A union of soulmates
The legalization of same-sex marriage allowed this longtime couple to marry
In 1974, Kelly Houston and Victor Robin got to know each other on Friday nights over drinks at a Santa Cruz gay bar called Mona’s Gorilla Lounge and listening to old jazz and big-band 78-speed records in Robin’s apartment. Their meetings were essentially chaperoned by mutual friends until Robin’s 22nd birthday, the day both men realized they wanted to spend the rest of their lives together.
Robin recalled that his father sensed it was a perfect match even before he himself realized it: “After the first time my dad met Kelly, he told me, ‘Victor, I think you’ve found your soulmate.’”

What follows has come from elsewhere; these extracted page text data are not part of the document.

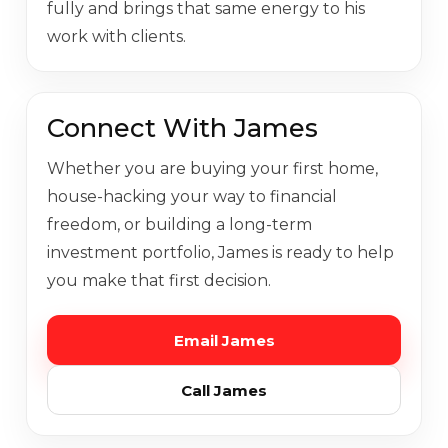
fully and brings that same energy to his
work with clients.
Connect With James
Whether you are buying your first home,
house-hacking your way to financial
freedom, or building a long-term
investment portfolio, James is ready to help
you make that first decision.
Email James
Call James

Houston, then 26, had moved to Santa Cruz after a stint in the army to pursue his passions for acting and singing. Robin was a musician and folk dancer, and both were immersed in the free-wheeling, artistic atmosphere of post-’60s Santa Cruz. It was the first serious relationship for both men, a relationship finally fully legally recognized 39 years later when the U.S. Supreme Court supported a lower court’s ruling that a ban on same-sex marriage—Proposition 8, the so-called Defense of Marriage Act—is unconstitutional.
On Dec. 9, the couple were married beneath the Hamm’s sign at Duffy’s Tavern, their favored watering hole since moving to Chico in 2005. Duffy’s owner Roger Montalbano, who is an ordained minister, oversaw the ceremony, the whole of which included one line and a handshake.
“I wrote the ceremony that morning,” Houston said. “Roger asked, ‘Do you, Kelly, and you, Victor, agree to take each other for all you’re worth?’ We both said, ‘Deal,’ shook hands, and he pronounced us legally married.”
After nearly four decades together, the men said the main reason to marry was to ensure federal marriage benefits. But still, it was a moment they never expected could happen in their lifetimes.
“I sometimes imagine a black Rip Van Winkle waking up today and thinking, ‘Oh my gosh! We’ve got a black president, same-sex marriage is going on, and white folks are singing the blues!’”
A hot topic since the legalization of same-sex unions has been the positive effects on the already multimillion-dollar wedding industry.
It’s hard to tell just how same-sex marriage has caught on in Butte County because, as County Clerk-Recorder Candace Grubbs explained, statistics are not recorded: “When two people come in, our staff just issues them marriage licenses, so there’s really no way of knowing how many marriages are between same-sex partners.”
Several local wedding vendors said they’ve yet to see a substantial boom in same-sex ceremonies.
“I haven’t seen much of a spike in same-sex marriages locally, but I sure hope we do, not just from the business standpoint but for the social-justice aspect,” said Steve Twist of Avalon Portraits, a company specializing in wedding photography. “But there have certainly been more same-sex marriages and commitment ceremonies in the last two years than ever before, and I think we could see an enormous jump in coming months, as wedding season hits.”
Lisa Holeman, who owns a local wedding officiant service called As You Like It Weddings, said her company handled same-sex commitment ceremonies before marriages were allowed, and that legalization has “been a long time coming.” She also said it presents a challenge to the entire industry.
“A lot of advertising, public relations and logos are designed to represent traditional male-female weddings, but wedding services, myself included, would be doing themselves and that community a favor by changing that status quo,” she said.
Holeman also said not all of her contemporaries are happy with the change: “I’ve heard some people say, ‘Well, we won’t do those kinds of weddings.’
“I think most people like that just haven’t been exposed to actual same-sex relationship,” she continued. “It’s just a concept to them that they don’t fully understand because they’ve never known any same-sex couples personally to see they’re beautiful, just like traditional relationships.”